Hiperism Consulting Course HC2

HiPERiSM's Course HC2

HiPERiSM - High Performance Algorism Consulting

Course HC2: OpenMP Training for Parallel Computing

image2.gif (13629 bytes)

Prerequisites:

This course is intended for experienced Fortran and ANSI C programmers who have used serial platforms from workstations to mainframes. A knowledge of programming vector Supercomputers would be an advantage but is not required. No prior knowledge of programming parallel computers is assumed, but those experienced in message passing paradigms will have a head-start in applications development under OpenMP.

Objectives:

This training course primarily intends to introduce OpenMP to programmers who have no prior experience in parallel computing. As a secondary objective, the target audience also includes those with a background in vector processing systems, RISC workstations, or simply MPI programmers who wish to understand the OpenMP paradigm and learn how to use it. It is anticipated that this approach complements other approaches (1-4) to introducing the OpenMP Language Standard (5) to applications developers. The course teaches participants how to write parallel fortran codes using the OpenMP programming paradigm. The implementations include Shared Memory Parallel (SMP) platforms from workstations to large SMP high performance computers. Special attention is devoted to issues related to porting legacy code to SMP OpenMP implementations.

Duration:

2 days organized as follows:

Day	Period	Chapter	Topic
1	AM	1 2 3 4	Porting legacy code to parallel computers Parallel programming concepts Models, Paradigms, and Styles The OpenMP Paradigm of Parallel Programming
1	PM	5	OpenMP Language Specification
2	AM	6 7	Examples and Exercises Case studies 1 to 7
2	PM	8 9	Case 8: The Princeton Ocean Model Using OpenMP

Format:

The course is contained in a course work book format that is intended for use in one of three ways:

Class room presentation,
Self-paced study,
As a reference.

For options (a) and (b) the course workbook is accompanied by a syllabus.

Some fundamental design principles in developing the course material and work book are:

Orderly build-up of knowledge of parallel language paradigms and hardware before entering into the details of OpenMP.
Separation of the description of how to use the OpenMP language from explanation of parallel work scheduling, data dependencies, recurrences, and memory models.
Separation of the discussion of OpenMP directives and clauses and the itemization of the directives and clauses in simple comprehensible formats.
Providing examples and case studies that can be immediately compiled and executed on an OpenMP host system, and also compared to MPI equivalents.

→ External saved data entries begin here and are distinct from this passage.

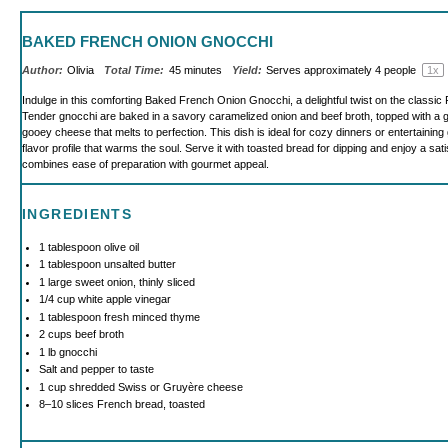
BAKED FRENCH ONION GNOCCHI
Author:
Olivia
Total Time:
45 minutes
Yield:
Serves approximately
4
people
1
x
Indulge in this comforting Baked French Onion Gnocchi, a delightful twist on the classic
Tender gnocchi are baked in a savory caramelized onion and beef broth, topped with a 
gooey cheese that melts to perfection. This dish is ideal for cozy dinners or entertaining 
flavor profile that warms the soul. Serve it with toasted bread for dipping and enjoy a sati
combines ease of preparation with gourmet appeal.
INGREDIENTS
1 tablespoon
olive oil
1 tablespoon
unsalted butter
1
large sweet onion, thinly sliced
1/4 cup
white apple vinegar
1 tablespoon
fresh minced thyme
2 cups
beef broth
1
lb gnocchi
Salt and pepper to taste
1 cup
shredded Swiss or Gruyère cheese
8
–
10
slices French bread, toasted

The workbook includes all source code, sample input, output, and make files needed to compile and execute all programs discussed in the text.

Review of Sections:

The training workbook is arranged into ten Sections described as follows.

Porting Legacy Code to Parallel Computers. This chapter reviews developer perceptions of parallel programming, considerations for legacy codes and how to look for parallelism in them. Also covered are guidelines for porting to SMP computers, typical parallel performance problems and some lessons learned in SMP parallelization.

Parallel programming Concepts. This chapter starts from the basics by describing SMP architectures and parallel performance (with two case studies). Then issues such as memory management, synchronization, and parallel work scheduling are described, the latter in generic pseudo-code examples (6). The chapter concludes with a detailed discussion of data dependencies and recurrence relations, with emphasis on what code constructs inhibit safe parallel code. In conclusion, some parallelization strategies and common parallel programming errors are itemized.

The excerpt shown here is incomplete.